I’m often asked when someone should make or update an estate plan. Is it at a certain age?
I think the best answer is not age-dependent, rather, it is when what I like to consider “life events” happen.
Here are the top five life events that necessitate making or updating an estate plan.
1. Children or Grandchildren. Adding to the family makes a good time to update your estate plan. Having an addition to your family can mean anything from providing another share of your estate to creating a trust for the child’s benefit. Some of the questions that can be answered at this time are: who will care for the child in the event I cannot? what assets are available for my child’s or grandchild’s care? who will manage these assets? when should my child or grandchild receive all of the assets?
2. Divorce or Marriage: Marriage and divorce impact your rights to your spouse’s property. Florida law has restrictions on who can receive your homestead property at death if you are married. Additionally, divorce may not be enough to disinherit your former spouse if he or she is listed as a beneficiary of a retirement plan. If the marriage is a second marriage, then providing for this spouse, and children from the prior marriage make updating your estate plan even more important.
3. Inheritance. If you’ve recently become the beneficiary of another’s estate or trust, now is a good time to make your own plan. You may have rights under a trust that you are otherwise not aware of and if you do not exercise your rights, you may be giving up property or the right to control the property. Additionally, you should be aware of your rights as a beneficiary, especially if your rights include your right to know what property is in the estate or trust.

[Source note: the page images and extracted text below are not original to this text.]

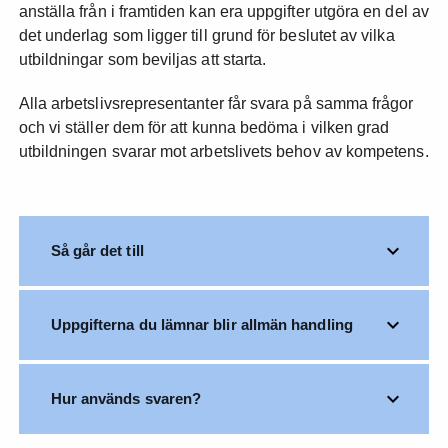
anställa från i framtiden kan era uppgifter utgöra en del av
det underlag som ligger till grund för beslutet av vilka
utbildningar som beviljas att starta.
Alla arbetslivsrepresentanter får svara på samma frågor
och vi ställer dem för att kunna bedöma i vilken grad
utbildningen svarar mot arbetslivets behov av kompetens.
Så går det till
Uppgifterna du lämnar blir allmän handling
Hur används svaren?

4. Retirement. Retirement can be a time to celebrate. And it is also a great time to examine your plan to make sure that it meets your goals. Some common goals are: making sure a spouse is provided for adequately, updating beneficiary designations, protecting assets from creditors, and ensuring that a plan is in place in the event of disability. Retirement may also be a good time to determine whether a long term care plan is necessary.
5. Death of a Loved One. Major decisions should usually be put off for at least a year after such an event. But short term planning may be necessary especially if your loved one was the decision maker in your plan. Updating powers of attorney and health care surrogate forms may make sense at this time.
Adapting your plan to changing circumstances will allow you to match your plan with your goals.